Ex vivo Approach to Treat Failing Organs: Expanding the Limits

Organ transplantation remains the final solution for patients with end-stage organ failure. However, the limited number of physiologically functional donor organs causes a continuous increase in the number of patients on the waiting lists for transplantation. Therefore, a large number of patients remains excluded from the option of transplantation [1,2].

In the last 5 years, the system for extracorporeal membrane oxygenation has undergone a significant development, bringing safety and efficacy to the treatment of patients with advanced cardiorespiratory disorders [3]. Extracorporeal membrane oxygenation can even be used in awake, nonintubated patients, bridging the time till they receive a donor organ, and it can also give the patients' own diseased organs time for partial or complete recovery [4,5]. Furthermore, different organ perfusion systems have been developed and implemented in clinical practice in order to maintain the viability of organs ex vivo [6].

The priorities of ex vivo therapies are the following:

- Ex situ topical surgical assessment of the diseased organ, which may allow precise excision and/or reconstruction of the tissue.

- Ex situ topical imaging for diagnosis based on exact assessment of the diseased tissue and precise definition of the borderlines of the healthy area.

- Local application of the medication or local exposure to radiotherapy allowing the application of high dosages and thus avoiding systemic application of the treatment.

- Ex vivo resuscitation of the failing organ by using improved perfusion in an optimized environment (pH, temperature, etc.) and preventing toxic metabolites from disseminating into the systemic circulation.

- Ex vivo pretransplant assessment and preservation of the organ.

For practical clinical use, ex vivo therapies are oriented in three major directions (fig. 1): (1) ex vivo pretransplant organ reconditioning, (2) ex vivo surgery and (3) ex vivo medical treatment.

In this review we aim to summarize the developments in the field of ex vivo organ recovery and to discuss the possibilities of combining and applying different technologies to address the effectiveness of isolated treatments of failed organs.

The number of patients in need of a donor organ constantly exceeds the number of organ donations.
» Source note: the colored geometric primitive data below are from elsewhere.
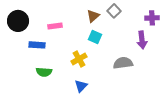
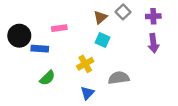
purple cross: (152, 18) -> (153, 16), moved
black circle: (18, 21) -> (19, 36), moved
gray semicircle: (123, 63) -> (119, 78), moved
green semicircle: (44, 72) -> (47, 78), turned -49

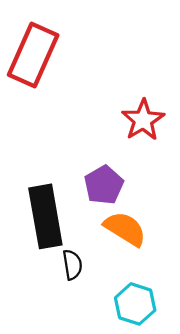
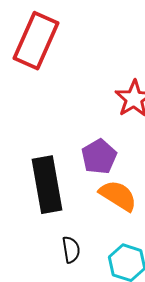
black semicircle: (72, 265) -> (71, 250), moved

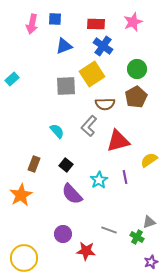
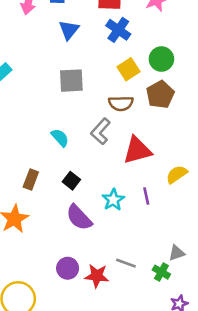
blue triangle: (64, 46) -> (69, 30), turned -30
yellow square: (92, 74) -> (128, 69), moved, size x0.7
red star: (86, 251) -> (97, 276), moved

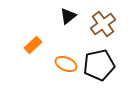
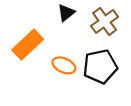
orange rectangle: (33, 45) -> (28, 45), size x1.6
Yet, only 15-25% of the lungs from donors donating at least one other organ are transplanted, representing the lowest graft acceptance rate [7]. Very often the criteria for a ‘marginal' organ differ and/or criteria are applied differently by different transplant teams. Suboptimal assessment of organ function often leads to rejection of the donor tissue.
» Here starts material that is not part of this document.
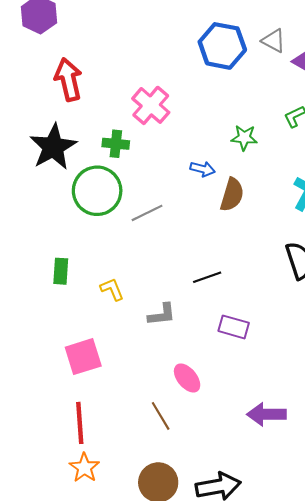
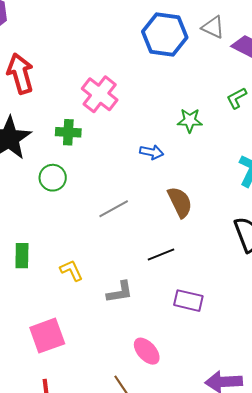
green circle: (97, 191) -> (53, 178), size x0.6
brown semicircle: (232, 195) -> (180, 202), moved, turned -40
gray line: (147, 213) -> (114, 209), moved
Progress in organ transplant technologies has led to the development of organ perfusion systems including portable devices that allow extended organ preservation and ex vivo perfusion. The Organ Care System (OCS) serves as an example. Developed by TransMedics (Andover, Mass., USA) for heart and lungs, it is a portable blood pulsatile perfusion system, which mimics physiological conditions and is designed to assess and improve marginal organs and to potentially improve the condition of routine donor organs [8].

Monbaliu and Brassil [9] have defined several advantages for organ preservation using machine perfusion compared with simple cold storage: (1) provision of continuous circulation and better preservation of the microcirculation, (2) continuous nutrient and oxygen delivery to fulfill the organ's metabolic demands, (3) removal of metabolic waste products and toxins, (4) opportunity to assess organ viability, (5) improved clinical outcomes by improved immediate graft function rates, (6) prolonged preservation time without increased preservation damage, (7) administration of cytoprotective and immunomodulating substances, and (8) economic benefit due to a lower graft dysfunction incidence, shorter hospital stays and better graft survival rates.

Assessment of the organ condition can also be performed by using imaging tools, including X-ray, CT or angiography, that can be used ex situ on an isolated organ.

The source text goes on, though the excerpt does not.